A classist reading emerges as dominant, casting Strip as a sympathetic truth-sayer, despite his raw insecurities. Yet, he is also cast squarely as a poor person who requires rescuing by a rich person. His desperation, though, is emotional, never monetary- a conceit that anyone who’s ever been poor understands is denying part of the reality of the situation. Moment to Moment gets away with allowing Strip to plausibly “live on love”; somehow magically provided for.

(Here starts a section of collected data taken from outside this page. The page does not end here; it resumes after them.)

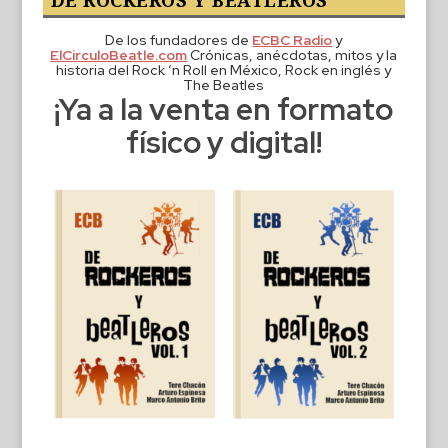
DE ROCKEROS Y BEATLEROS
De los fundadores de
ECBC Radio
y
ElCirculoBeatle.com
Crónicas, anécdotas, mitos y la
historia del Rock ‘n Roll en México, Rock en inglés y
The Beatles
¡Ya a la venta en formato
físico y digital!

Moment by Moment dwells boldly in the ageism issue of Strip being roughly half Trisha’s age. This is a source of major self-consciousness on her part, something he’s particularly impatient about. When she insults him well into their clandestine relationship, causing him to storm off, she goes looking for him in an extended montage of going in and out of places on the scuzzy L.A. strip at night. Shots of neon signs, people walking around, and blank shrugs ad nauseum take up entirely too much of this compellingly imperfect film. Today, it functions as an unintentional travelogue of a bygone late-1970s L.A.
Then, there’s what may be the elephant in the room- the queer lens. What to make of a film starring a rumored gay actor falling headlong into a sexual relationship with a leading lady who, in 2013, married longtime collaborator Jane Wagner- a woman who’s only directorial credit to date is this very picture? Travolta’s rumored sexual fluidly is said to have resulted in an active cover-up by the Church of Scientology. Who knows the actual details of such things, other than these and other Travolta-is-gay rumblings were not uncommon in this period. Here Travolta and Tomlin are, playing it blatantly straight as their characters encounter every hurdle, both narratively intentional and unintentional. That the professional actors thoroughly and completely pull it off has been made far less of an issue than the notion that the movie somehow fundamentally does not work. This critic will go out on a limb and suggest that inability to reconcile the reported and/or perceived reality of the performers went a long way in the rejection of Moment by Moment.
Shamed, shunned, and subsequently unavailable on any home video format for many years, Moment by Moment makes its Blu-ray debut via Kino Lorber’s venerable and far-reaching Studio Classics line. The film’s rich cinematography and varied soundtrack come through quite nicely in high definition, supplemented by the film’s trailer, three radio spots, and a commentary by film historians Lee Gambin, Sergio Mims, and author Maya Montanez Smukler. Refreshingly, none of these experts are present to take pot-shots at the movie. Rather, they take active advantage of the trove of analytical possibilities therein. On a technical note, the commentary was recorded remotely in the COVID-19 era and sounds like a speaker-phone conversation. It’s plenty audible, but not the cleanest track ever.
Yes, Moment by Moment can be a dense mess to parse, but it’s by no means a horrendous disaster. It is certainly undeserving of its nearly immediate fate of being dragged through the cultural mud and then promptly erased. Hopefully, this long-awaited Blu-ray edition will prompt something of a reassessment of this third-of-three significant Robert Stigwood late 1970’s productions. While Saturday Night Fever was Travolta’s filmic breakout and Grease solidified his marquee value, this very different non-musical, deliberately paced drama that packs and unpacks a difficult love is, in fact, a moment-by-moment affair.